Not only were trees mowed down across nearly 300 acres, they were leveled under a banner of ecological restoration, energy independence and climate-friendly power. It was portrayed as a win-win by the federal government, which was paying for the removal to undo the legacy of poor land management.

But to Fair, burning old-growth junipers in a wood-fired power plant to battle global warming just doesn't make sense.

"These trees are our carbon collectors," he said. "It's no different than if you went into a rain forest and cut it down."

The government's so-called "stewardship project" here in rugged, remote northeast California is a lens through which to view the changing nature of forestry. No longer is managing woodlands in California just about balancing jobs and the environment. These days, carbon, climate and restoration are part of the equation.

Juggling that mix is no easy task.

"There are no simple, formulaic answers," said Laurie Wayburn, president of the Pacific Forest Trust, which manages North Coast redwoods for lumber and carbon. "Climate change is challenging us to think more quickly and deeply at the same time."

Even government officials acknowledge that the Modoc County job – designed to restore the land to its more open, range-like pre-settlement condition – was botched.

"That cut was heavier than we wanted," said Peter Hall, a forester with the U.S. Bureau of Land Management. "We're learning from our mistakes and moving on."

New plan covers 1.2 million acres

This spring, the bureau and the U.S. Forest Service announced plans to dramatically expand the scope of the cutting. According to a more than 500-page environmental impact statement, the two agencies propose to use cutting and burning to eradicate junipers across 1.2 million acres – an area more than 11,000 times larger than Arco Arena and its parking lots.

The reason for such dramatic action, they say, is to address historic land management mistakes, including heavy livestock grazing and fire suppression, that have allowed juniper woodlands to expand. That expansion has choked out grass and brush that support wildlife such as mule deer and sage grouse.

"We're all in favor of forests," said Tim Burke, manager of the Bureau of Land Management's field office in Alturas. "However, what's happening here is not natural."

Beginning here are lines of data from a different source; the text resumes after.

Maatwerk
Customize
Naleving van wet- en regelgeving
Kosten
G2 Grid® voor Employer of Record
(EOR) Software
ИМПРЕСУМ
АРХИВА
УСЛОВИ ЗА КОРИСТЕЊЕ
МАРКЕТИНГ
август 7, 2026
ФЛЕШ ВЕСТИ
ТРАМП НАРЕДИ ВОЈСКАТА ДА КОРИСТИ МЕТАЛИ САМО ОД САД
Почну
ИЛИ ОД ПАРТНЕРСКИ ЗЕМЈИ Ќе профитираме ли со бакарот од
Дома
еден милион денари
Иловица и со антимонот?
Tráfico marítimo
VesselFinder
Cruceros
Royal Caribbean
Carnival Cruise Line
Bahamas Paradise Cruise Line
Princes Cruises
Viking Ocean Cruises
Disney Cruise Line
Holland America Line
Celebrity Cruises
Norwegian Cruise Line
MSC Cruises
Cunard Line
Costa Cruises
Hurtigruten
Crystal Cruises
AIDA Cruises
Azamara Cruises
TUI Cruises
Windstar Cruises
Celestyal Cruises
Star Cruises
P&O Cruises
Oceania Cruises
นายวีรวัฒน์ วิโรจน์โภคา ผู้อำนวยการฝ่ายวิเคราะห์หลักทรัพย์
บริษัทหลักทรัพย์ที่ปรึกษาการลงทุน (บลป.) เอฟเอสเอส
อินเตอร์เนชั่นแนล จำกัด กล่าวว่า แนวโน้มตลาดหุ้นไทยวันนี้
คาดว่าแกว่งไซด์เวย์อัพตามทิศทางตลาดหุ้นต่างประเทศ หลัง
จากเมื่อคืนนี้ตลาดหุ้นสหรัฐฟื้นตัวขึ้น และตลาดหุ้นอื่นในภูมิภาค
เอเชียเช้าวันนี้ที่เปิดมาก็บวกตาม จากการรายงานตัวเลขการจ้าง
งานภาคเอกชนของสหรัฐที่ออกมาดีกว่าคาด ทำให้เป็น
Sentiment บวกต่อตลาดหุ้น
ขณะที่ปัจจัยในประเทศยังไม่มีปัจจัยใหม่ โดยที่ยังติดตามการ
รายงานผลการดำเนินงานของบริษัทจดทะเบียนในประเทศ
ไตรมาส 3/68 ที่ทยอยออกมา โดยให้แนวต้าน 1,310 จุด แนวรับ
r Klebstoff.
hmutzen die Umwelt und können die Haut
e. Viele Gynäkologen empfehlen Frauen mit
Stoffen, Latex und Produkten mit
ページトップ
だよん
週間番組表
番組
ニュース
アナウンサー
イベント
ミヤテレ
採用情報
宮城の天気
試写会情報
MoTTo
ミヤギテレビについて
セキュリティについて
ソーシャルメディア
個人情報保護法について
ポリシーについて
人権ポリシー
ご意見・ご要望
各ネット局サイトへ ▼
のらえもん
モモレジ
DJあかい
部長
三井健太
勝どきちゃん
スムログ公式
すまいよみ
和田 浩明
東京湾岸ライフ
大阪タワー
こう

Others question the wisdom of cutting so many trees on the arid Modoc plateau at a time when rising global temperatures are increasing the risk of desertification – the spread of desert-like conditions.

"Almost anywhere else in the semi-arid world, forest cover of any density is viewed as an environmental asset," said Ronald Lanner, a retired Utah State University forestry professor who lives in Placerville.

What's more, some scientists say restoring the terrain to conditions that existed during the cooler 19th century – before global warming began to push temperatures higher – might not work.

"As a generalization, you really can't go back to the way it was," said John Helms, a retired University of California, Berkeley, forestry professor and former president of the Society of American Foresters. "In restoration, one should identify what vegetation best suits the land and society today, and ... the future, rather than 100 years ago."

Even within the Forest Service, not everyone agrees with the project's premise. Connie Millar, a research scientist with the agency's Sierra Nevada Research Center, said junipers are proliferating partly because of higher temperatures.

"I do believe there is a climate aspect," she wrote in an e-mail. And if that's the case, she added, trying to weed them out will prove costly, perhaps futile. "Removal may be a defensible socially desired goal. Nonetheless, I believe that it will take increasing effort, time, money. Eventually this may become a 'paddling upstream' practice.